I've now fixed this to comply with the spec, that only allows aligned
32/64b accesses.

I'm allowing 32/64b read accesses to any fields, and write accesses to
any fields except for 64b write accesses to the message data and
vector control fields, unless the vector is masked (or MSI-X is not
globally enabled). That matches the restrictions detailed in the PCI
3.0 spec AFAICT.

> > +static struct vpci_msix_entry *vpci_msix_get_entry(struct vpci_msix *msix,
> > +                                                   unsigned long addr)
> > +{
> > +    return &msix->entries[(addr - msix->addr) / PCI_MSIX_ENTRY_SIZE];
> > +}
> > +
> > +static int vpci_msix_table_read(struct vcpu *v, unsigned long addr,
> > +                                unsigned int len, unsigned long *data)
> > +{
> > +    struct vpci_msix *msix;
> > +    struct vpci_msix_entry *entry;
> > +    unsigned int offset;
> > +
> > +    vpci_lock(v->domain);
> > +    msix = vpci_msix_find(v->domain, addr);
> > +    if ( !msix )
> > +    {
> > +        vpci_unlock(v->domain);
> > +        return X86EMUL_UNHANDLEABLE;
> > +    }
> > +
> > +    if ( vpci_msix_access_check(msix->pdev, addr, len) )
> > +    {
> > +        vpci_unlock(v->domain);
> > +        return X86EMUL_UNHANDLEABLE;
> > +    }
> > +
> > +    /* Get the table entry and offset. */
> > +    entry = vpci_msix_get_entry(msix, addr);
> > +    offset = addr & (PCI_MSIX_ENTRY_SIZE - 1);
> > +
> > +    switch ( offset )
> > +    {
> > +    case PCI_MSIX_ENTRY_LOWER_ADDR_OFFSET:
> > +        *data = entry->addr;
> 
> You're not clipping off the upper 32 bits here - is that reliably
> happening elsewhere?

This could be a 64b access, so I though there was no need to
differentiate between 32/64b in this case, since the underlying
handlers will already clip it when needed.

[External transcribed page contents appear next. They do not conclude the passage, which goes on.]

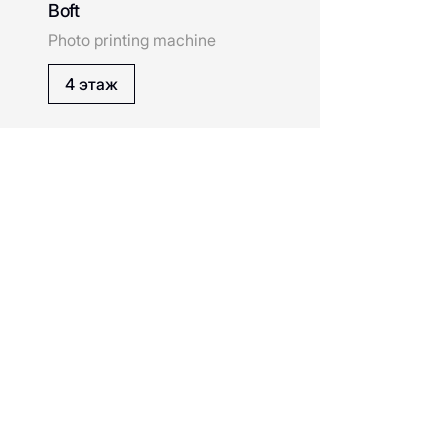
Boft
Cofix
Photo printing machine
Calista
4 этаж
Chokoberry
Diamond District
Eleganzza
Erborian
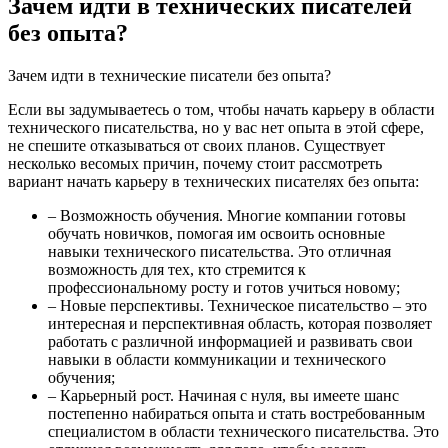
Зачем идти в технических писателей
без опыта?
Зачем идти в технические писатели без опыта?
Если вы задумываетесь о том, чтобы начать карьеру в области
технического писательства, но у вас нет опыта в этой сфере,
не спешите отказываться от своих планов. Существует
несколько весомых причин, почему стоит рассмотреть
вариант начать карьеру в технических писателях без опыта:
– Возможность обучения. Многие компании готовы
обучать новичков, помогая им освоить основные
навыки технического писательства. Это отличная
возможность для тех, кто стремится к
профессиональному росту и готов учиться новому;
– Новые перспективы. Техническое писательство – это
интересная и перспективная область, которая позволяет
работать с различной информацией и развивать свои
навыки в области коммуникации и технического
обучения;
– Карьерный рост. Начиная с нуля, вы имеете шанс
постепенно набираться опыта и стать востребованным
специалистом в области технического писательства. Это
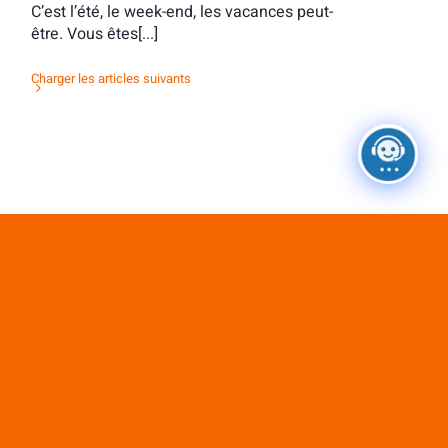
C’est l’été, le week-end, les vacances peut-
être. Vous êtes[...]
Charger les articles suivants
Ne passez pas à côté de ces
ressources exclusives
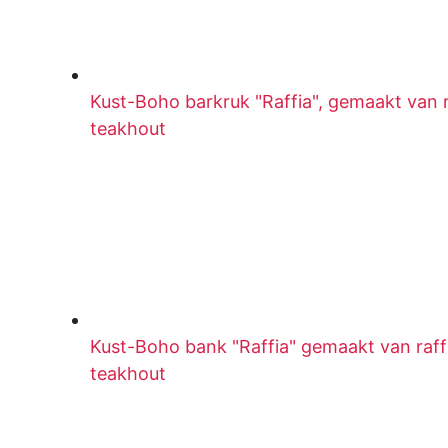
Kust-Boho barkruk "Raffia", gemaakt van 
teakhout
Kust-Boho bank "Raffia" gemaakt van raf
teakhout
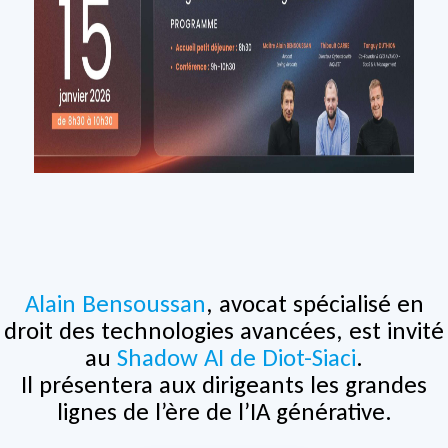
Alain Bensoussan
, avocat spécialisé en
droit des technologies avancées, est invité
au
Shadow AI de Diot-Siaci
.
Il présentera aux dirigeants les grandes
lignes de l’ère de l’IA générative.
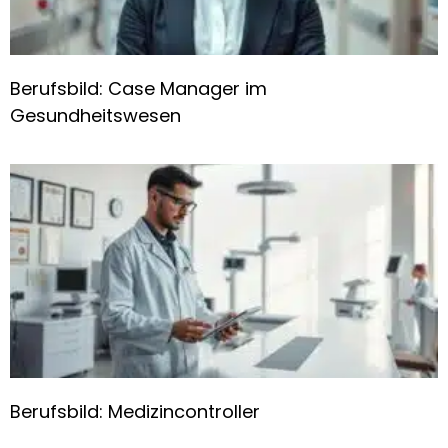
Berufsbild: Case Manager im
Gesundheitswesen
Berufsbild: Medizincontroller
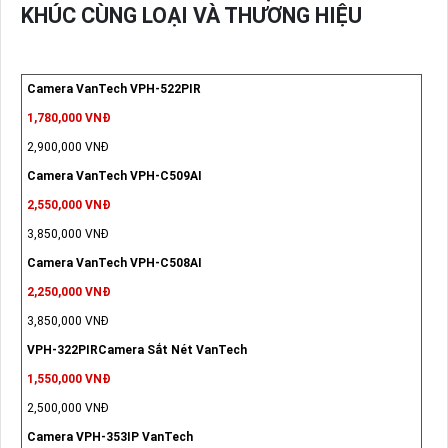
KHÚC CÙNG LOẠI VÀ THƯƠNG HIỆU
Camera VanTech VPH-522PIR
1,780,000 VNĐ
2,900,000 VNĐ
Camera VanTech VPH-C509AI
2,550,000 VNĐ
3,850,000 VNĐ
Camera VanTech VPH-C508AI
2,250,000 VNĐ
3,850,000 VNĐ
VPH-322PIRCamera Sắt Nét VanTech
1,550,000 VNĐ
2,500,000 VNĐ
Camera VPH-353IP VanTech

I could switch it to:

if ( len == 8 )
    *data = entry->addr;
else
    *data = (uint32_t)entry->addr;

I don't think it's happening elsewhere, but I will try to check. Is
that really an issue?

> > +        break;
> > +    case PCI_MSIX_ENTRY_UPPER_ADDR_OFFSET:
> > +        *data = entry->addr >> 32;
> > +        break;
> > +    case PCI_MSIX_ENTRY_DATA_OFFSET:
> > +        *data = entry->data;
> > +        break;
> > +    case PCI_MSIX_ENTRY_VECTOR_CTRL_OFFSET:
> > +        *data = entry->masked ? PCI_MSIX_VECTOR_BITMASK : 0;
> 
> What about the other 31 bits?

They are all marked as "reserved" in my copy of the PCI spec.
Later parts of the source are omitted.